Check every line of the entries for the string "Sørensen" and return the ones that contain it.

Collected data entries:
*-*-*
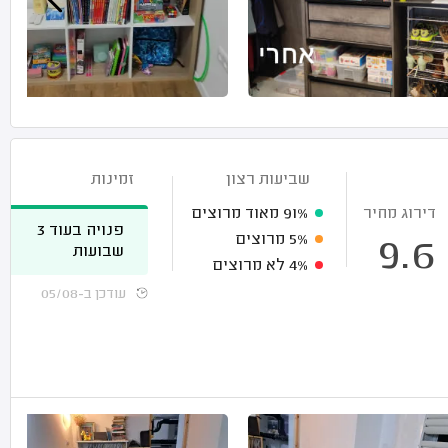
שביעות רצון
זמינות
דירוג מחיר
91%
מאוד מרוצים
פנויה בעוד 3
5%
מרוצים
9.6
שבועות
4%
לא מרוצים
עודכן ב-05/08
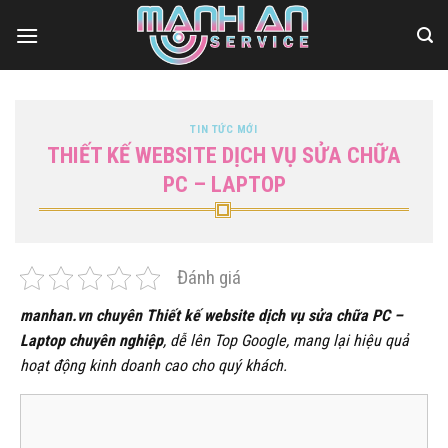
Bỏ
qua
nội
dung
TIN TỨC MỚI
THIẾT KẾ WEBSITE DỊCH VỤ SỬA CHỮA
PC – LAPTOP
Đánh giá
manhan.vn chuyên Thiết kế website dịch vụ sửa chữa PC –
Laptop chuyên nghiệp
, dễ lên Top Google, mang lại hiệu quả
hoạt động kinh doanh cao cho quý khách.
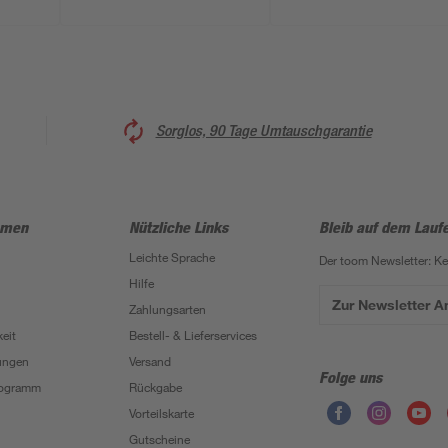
Sorglos, 90 Tage Umtauschgarantie
hmen
Nützliche Links
Bleib auf dem Lauf
Leichte Sprache
Der toom Newsletter: K
Hilfe
Zur Newsletter 
Zahlungsarten
eit
Bestell- & Lieferservices
ungen
Versand
Folge uns
Programm
Rückgabe
Vorteilskarte
Gutscheine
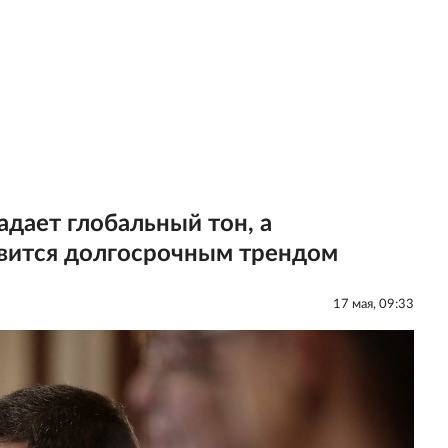
адает глобальный тон, а
вится долгосрочным трендом
17 мая, 09:33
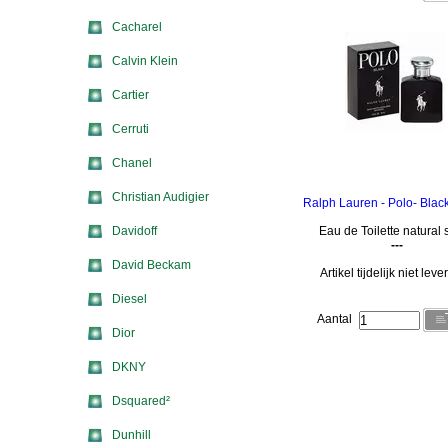
Cacharel
Calvin Klein
Cartier
Cerruti
Chanel
Christian Audigier
Ralph Lauren - Polo- Blac
Davidoff
Eau de Toilette natural 
---
David Beckam
Artikel tijdelijk niet lev
Diesel
Aantal
Dior
DKNY
Dsquared²
Dunhill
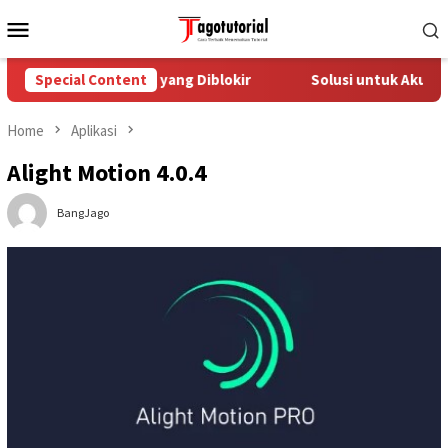
Skip
Mobile
to
Menu
content
asi Akun TikTok yang Diblokir
Special Content
Solusi untuk Akun TikTok 
Home
Aplikasi
Alight Motion 4.0.4
BangJago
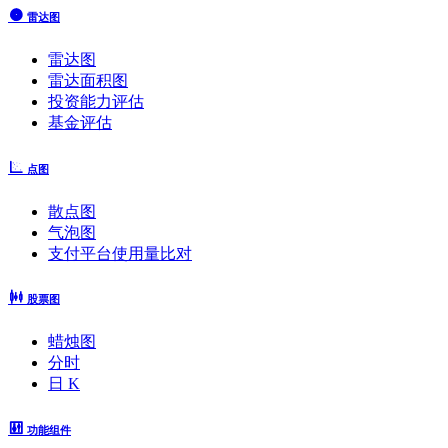
雷达图
雷达图
雷达面积图
投资能力评估
基金评估
点图
散点图
气泡图
支付平台使用量比对
股票图
蜡烛图
分时
日 K
功能组件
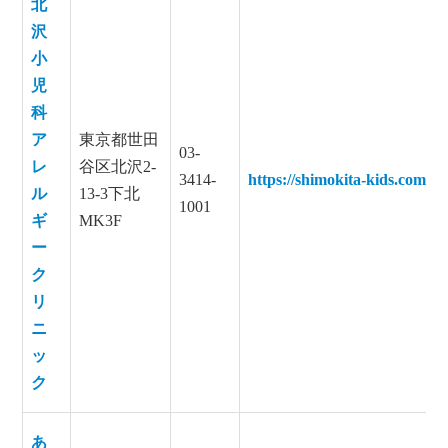
北
沢
小
児
科
ア
東京都世田
03-
レ
谷区北沢2‐
3414-
https://shimokita-kids.com/
ル
13‐3下北
1001
ギ
MK3F
ー
ク
リ
ニ
ッ
ク
あ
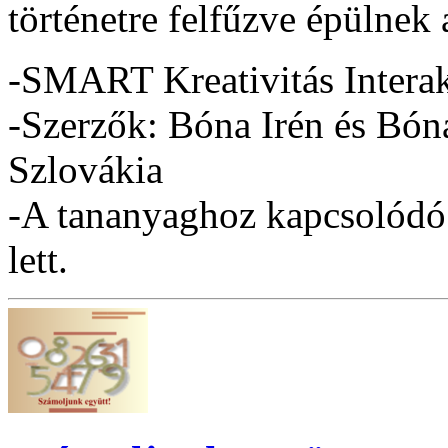
történetre felfűzve épülnek
-SMART Kreativitás Intera
-Szerzők: Bóna Irén és Bón
Szlovákia
-A tananyaghoz kapcsolódó 
lett.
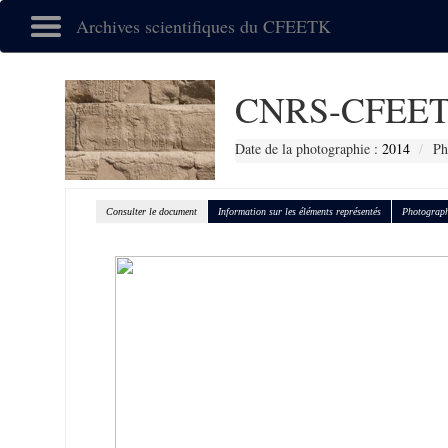
Archives scientifiques du CFEETK
CNRS-CFEET
Date de la photographie :
2014
Ph
Consulter le document
Information sur les éléments représentés
Photograph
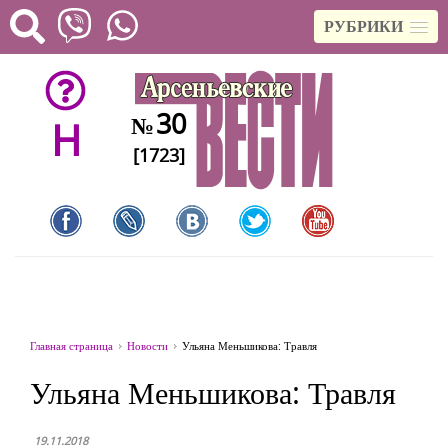
РУБРИКИ
30
№
H
[1723]
Главная страница
Новости
Ульяна Меньшикова: Травля
Ульяна Меньшикова: Травля
19.11.2018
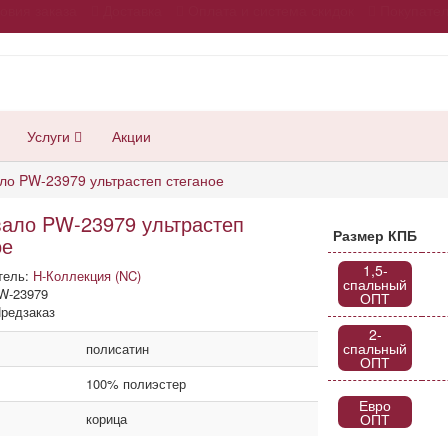
овия заказа
Доставка
Оплата и система скидок
Покупате
Услуги
Акции
ло PW-23979 ультрастеп стеганое
ало PW-23979 ультрастеп
Размер КПБ
ое
1,5-
тель:
Н-Коллекция (NC)
спальный
W-23979
ОПТ
редзаказ
2-
спальный
полисатин
ОПТ
100% полиэстер
Евро
корица
ОПТ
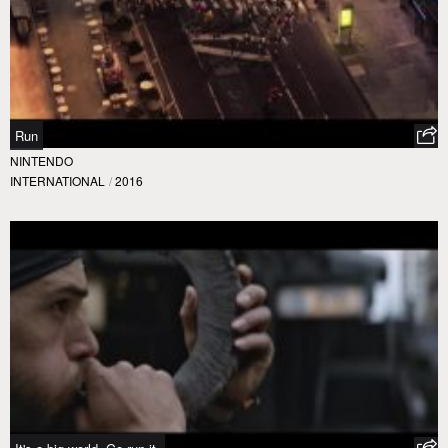
Run
NINTENDO
INTERNATIONAL
/
2016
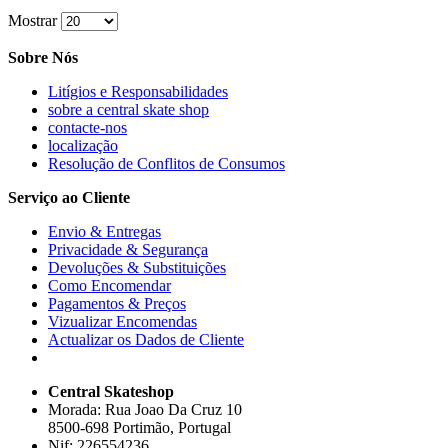
Mostrar
Sobre Nós
Litígios e Responsabilidades
sobre a central skate shop
contacte-nos
localização
Resolução de Conflitos de Consumos
Serviço ao Cliente
Envio & Entregas
Privacidade & Segurança
Devoluções & Substituições
Como Encomendar
Pagamentos & Preços
Vizualizar Encomendas
Actualizar os Dados de Cliente
Central Skateshop
Morada: Rua Joao Da Cruz 10
8500-698 Portimão, Portugal
Nif: 226554236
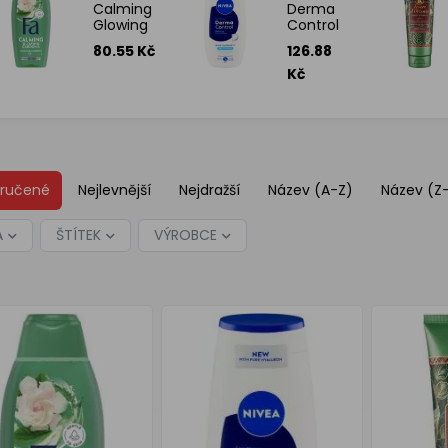
Calming
Derma
Glowing
Control
Gardenie
Defend
80.55 Kč
126.88
sprchový
sprchový
gel 400
gel 250
Kč
ml
ml
ručené
Nejlevnější
Nejdražší
Název (A-Z)
Název (Z
A
ŠTÍTEK
VÝROBCE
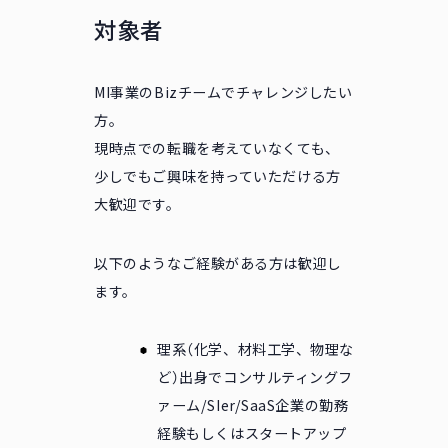
対象者
MI事業のBizチームでチャレンジしたい
方。
現時点での転職を考えていなくても、
少しでもご興味を持っていただける方
大歓迎です。
以下のようなご経験がある方は歓迎し
ます。
理系（化学、材料工学、物理な
ど）出身でコンサルティングフ
ァーム/SIer/SaaS企業の勤務
経験もしくはスタートアップ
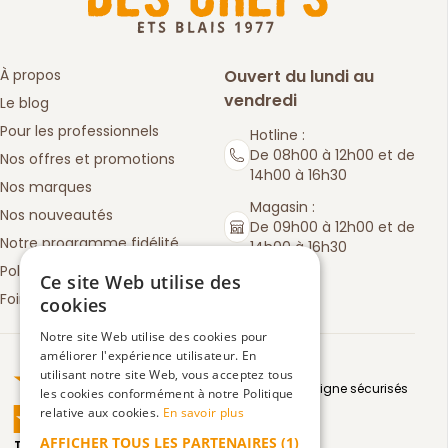
À propos
Ouvert du lundi au
vendredi
Le blog
Pour les professionnels
Hotline :
De 08h00 à 12h00 et de
Nos offres et promotions
14h00 à 16h30
Nos marques
Magasin :
Nos nouveautés
De 09h00 à 12h00 et de
Notre programme fidélité
14h00 à 16h30
Politique de retours
Ce site Web utilise des
Foire aux questions
cookies
Notre site Web utilise des cookies pour
améliorer l'expérience utilisateur. En
Truspilot : La Boutique des chefs
utilisant notre site Web, vous acceptez tous
Moyens de paiement en ligne sécurisés
les cookies conformément à notre Politique
relative aux cookies.
En savoir plus
AFFICHER TOUS LES PARTENAIRES
(1)
TrustScore
4.5
3083
avis
|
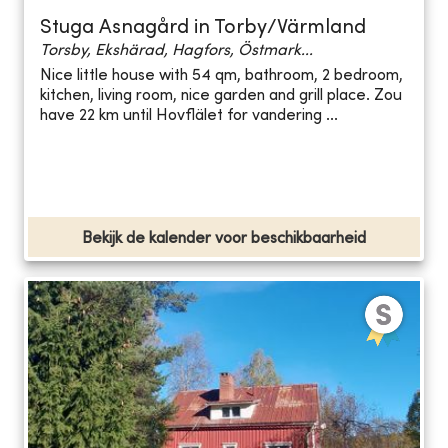
Stuga Asnagård in Torby/Värmland
Torsby, Ekshärad, Hagfors, Östmark...
Nice little house with 54 qm, bathroom, 2 bedroom,
kitchen, living room, nice garden and grill place. Zou
have 22 km until Hovflälet for vandering ...
Bekijk de kalender voor beschikbaarheid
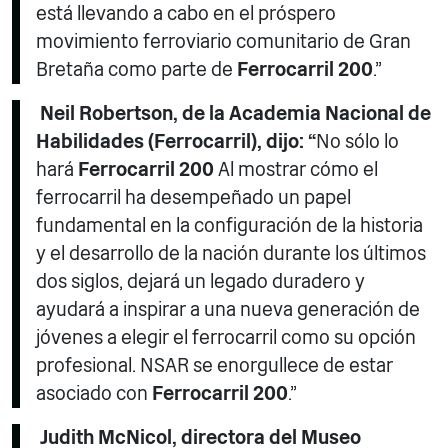
está llevando a cabo en el próspero
movimiento ferroviario comunitario de Gran
Bretaña como parte de
Ferrocarril 200
.”
Neil Robertson, de la Academia Nacional de
Habilidades (Ferrocarril), dijo: “
No sólo lo
hará
Ferrocarril 200
Al mostrar cómo el
ferrocarril ha desempeñado un papel
fundamental en la configuración de la historia
y el desarrollo de la nación durante los últimos
dos siglos, dejará un legado duradero y
ayudará a inspirar a una nueva generación de
jóvenes a elegir el ferrocarril como su opción
profesional. NSAR se enorgullece de estar
asociado con
Ferrocarril 200
.”
Judith McNicol, directora del Museo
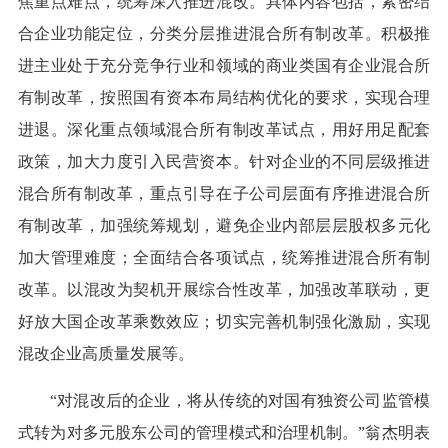
焦重点难点，统筹深入推进混改。具体内容包括，紧密结
合企业功能定位，分类分层推进混合所有制改革。积极推
进主业处于充分竞争行业和领域的商业类国有企业混合所
有制改革，按照国有资本布局结构优化的要求，实现合理
进退。深化重点领域混合所有制改革试点，用好用足配套
政策，加大力度引入民营资本。针对企业的不同层级推进
混合所有制改革，重点引导在子公司层面有序推进混合所
有制改革，加强统筹规划，避免企业内部层层股权多元化
加大管理难度；全面结合各项试点，统筹推进混合所有制
改革。以混改为契机开展综合性改革，加强改革联动，更
好放大国企改革乘数效应；切实完善机制强化激励，实现
混改企业高质量发展等。
“对混改后的企业，将从传统的对国有独资公司监管模
式转为对多元股东公司的管理模式和治理机制。”翁杰明表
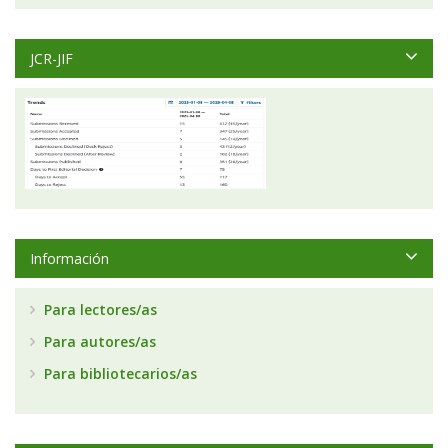
JCR-JIF
Información
Para lectores/as
Para autores/as
Para bibliotecarios/as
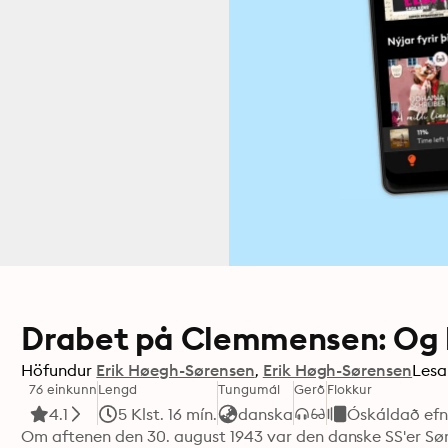
Drabet på Clemmensen: Og 
Höfundur
Erik Høegh-Sørensen
Erik Høgh-Sørensen
Lesa
76 einkunn
Lengd
Tungumál
Gerð
Flokkur
4.1
5 Klst. 16 mín.
danska
Óskáldað efn
Om aftenen den 30. august 1943 var den danske SS'er Sø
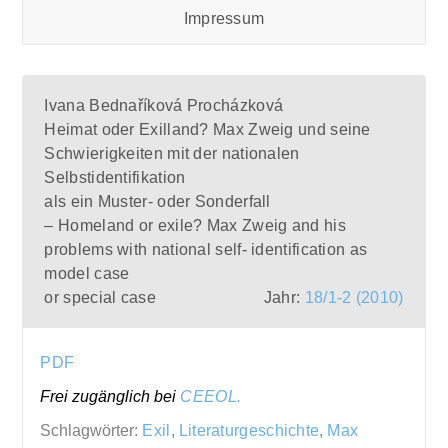
Impressum
Ivana Bednaříková Procházková
Heimat oder Exilland? Max Zweig und seine
Schwierigkeiten mit der nationalen
Selbstidentifikation
als ein Muster- oder Sonderfall
– Homeland or exile? Max Zweig and his
problems with national self- identification as
model case
or special case
Jahr:
18/1-2 (2010)
PDF
Frei zugänglich bei
CEEOL.
Schlagwörter:
Exil
,
Literaturgeschichte
,
Max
*-*-*
> **Exercise answer**:
Erik Høegh-Sørensen
Erik Høgh-Sørensen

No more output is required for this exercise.